Each line below that carries the string "Trevinano" must appear in the answer.

── DATA SECTION ──

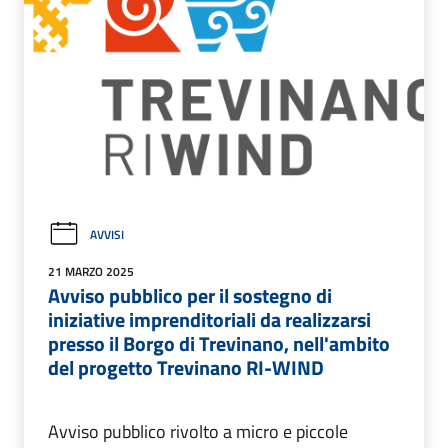
AVVISI
21 MARZO 2025
Avviso pubblico per il sostegno di
iniziative imprenditoriali da realizzarsi
presso il Borgo di Trevinano, nell'ambito
del progetto Trevinano RI-WIND
Avviso pubblico rivolto a micro e piccole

───

◆ TASK ANSWER:
presso il Borgo di Trevinano, nell'ambito
del progetto Trevinano RI-WIND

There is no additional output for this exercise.